As jurisdictions across the country grapple with the aftermath of the U.S. Supreme Court's reversal of the abortion precedent of Roe v. Wade, the Iowa Supreme Court Thursday upheld a series of state laws strictly limiting access to the procedure, as The Hill reports.
In its ruling, the state's high court determined that the Idaho constitution does not grant any right to abortion, implicitly or otherwise.
At issue in the case were three state abortion laws challenged by Planned Parenthood and which were enacted in 2020, 2021, and 2022, respectively.
The earliest of the three statutes was a so-called trigger law designed to take effect if the U.S. Supreme Court did indeed overturn Roe, and it allows abortion only if the mother's life is in danger or in cases of officially reported race or incest, according to the Washington Examiner.
Passed in 2021, the second of the three laws took the form of a ban on abortion procedures after the detection of a fetal heartbeat, and the third law was one permitting putative family members of aborted fetuses to seek damages in court.
By a margin of 3-2, the high court dismissed Planned Parenthood's challenges to the laws, in a serious setback to abortion rights advocates in the state and beyond.
In its majority opinion, the court mirrored some of the arguments contained in the U.S. Supreme Court's summer decision negating Roe, stating that abortion rights were not “deeply rooted” in the history and traditions of the state.
Writing for the majority, Justice Robyn Brody declared that when examined through that lens, “there simply is no support for a conclusion that a right to abortion was 'deeply rooted' at the time the Inalienable Rights Clause was adopted,” as The Hill noted.
“What Petitioners are asking this Court to ultimately do is to declare a right to abortion under the Idaho Constitution when – on its face – there is none,” Brody said.
The justice continued, “In fact, before Roe announced a federal constitutional right to abortion in 1973, abortion had been a long-standing criminal offense in Idaho,” an indication that the history and traditions of the state indicate that “abortion was viewed as an immoral act and treated as a crime.”
Brody went on to remind citizens of the state of Idaho that they are not without power to shift the landscape on this highly contentious issue, however, stating that voters are in no way precluded from “answering the deeply moral and political question of abortion at the polls.”
“For example, if the people of Idaho are dissatisfied with these new laws, they can elect new legislators,” Brody suggested.
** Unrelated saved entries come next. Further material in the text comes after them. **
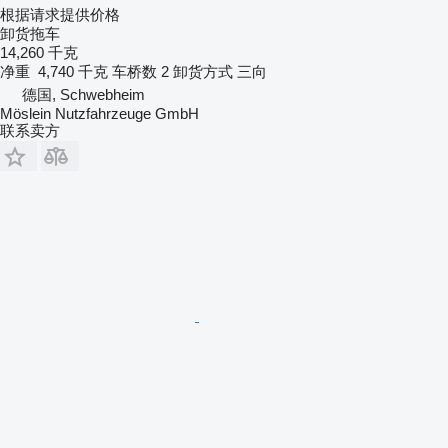
根据请求提供价格
卸货拖车
14,260 千克
净重
4,740 千克
车桥数
2
卸货方式
三向
德国, Schwebheim
Möslein Nutzfahrzeuge GmbH
联系卖方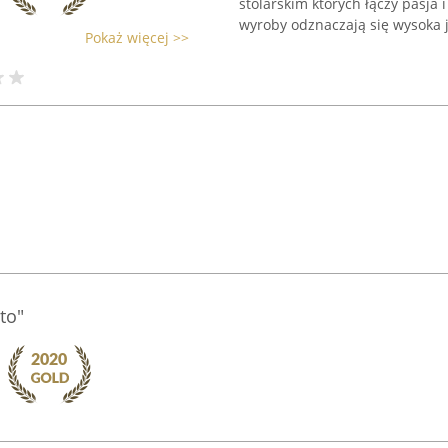
stolarskim których łączy pasja
wyroby odznaczają się wysoka ja
Pokaż więcej >>
to"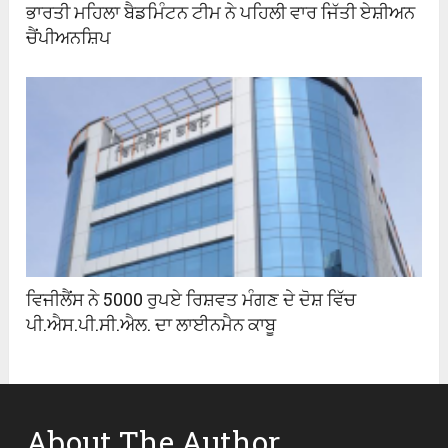
ਭਾਰਤੀ ਮਹਿਲਾ ਬੈਡਮਿੰਟਨ ਟੀਮ ਨੇ ਪਹਿਲੀ ਵਾਰ ਜਿੱਤੀ ਏਸ਼ੀਅਨ
ਚੈਂਪੀਅਨਸ਼ਿਪ
ਵਿਜੀਲੈਂਸ ਨੇ 5000 ਰੁਪਏ ਰਿਸ਼ਵਤ ਮੰਗਣ ਦੇ ਦੋਸ਼ ਵਿੱਚ
ਪੀ.ਐਸ.ਪੀ.ਸੀ.ਐਲ. ਦਾ ਲਾਈਨਮੈਨ ਕਾਬੂ
About The Author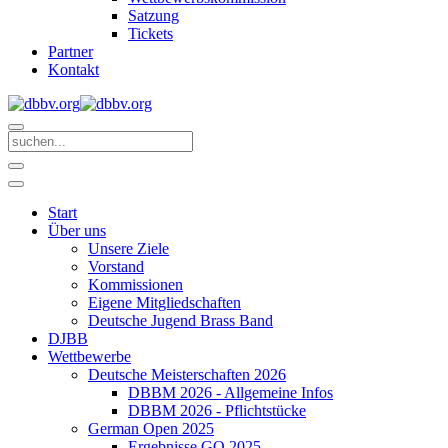
Satzung
Tickets
Partner
Kontakt
Start
Über uns
Unsere Ziele
Vorstand
Kommissionen
Eigene Mitgliedschaften
Deutsche Jugend Brass Band
DJBB
Wettbewerbe
Deutsche Meisterschaften 2026
DBBM 2026 - Allgemeine Infos
DBBM 2026 - Pflichtstücke
German Open 2025
Ergebnisse GO 2025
Furthermore, she insisted, “the Idaho Constitution is not immutable.”
Unsurprisingly, the outcome was met with great disappointment by Planned Parenthood, with regional organization CEO Rebecca Gibron declaring it “a dark day for the state of Idaho.”
Vowing to continue the fight, however, Gibron added, “Planned Parenthood will never back down. We will keep fighting with everything we've got to restore Idahoans' right to control our bodies and our lives.”
Despite the good news for pro-life forces in Idaho this week, anti-abortion advocates in South Carolina experienced a serious setback on Thursday when that state's Supreme Court struck down a six-week abortion ban that went into effect as soon as the U.S. Supreme Court reversed Roe, as The Hill reported separately.
By a margin of 3-2, the panel found that the state's Fetal Heartbeat and Protection from Abortion Act stood in violation of constitutional rights to privacy that encompass pregnancy termination decisions.
As such, abortions will remain available in South Carolina up to 20 weeks' gestation, and writing for the majority, Justice Kaye Hearn said, “The State unquestionably has the authority to limit the right of privacy that protects women from state interference with her decision, but any such limitation must be reasonable and it must be meaningful in that the time frames imposed must afford a woman sufficient time to determine she is pregnant and to take reasonable steps to terminate that pregnancy.”
Trigger bans similar to the ones litigated in the aforementioned cases were enacted in a number of other states in anticipation of last summer's landmark U.S. Supreme Court decision, and those passed by the legislatures in Utah and Wyoming are currently on hold pending court challenges.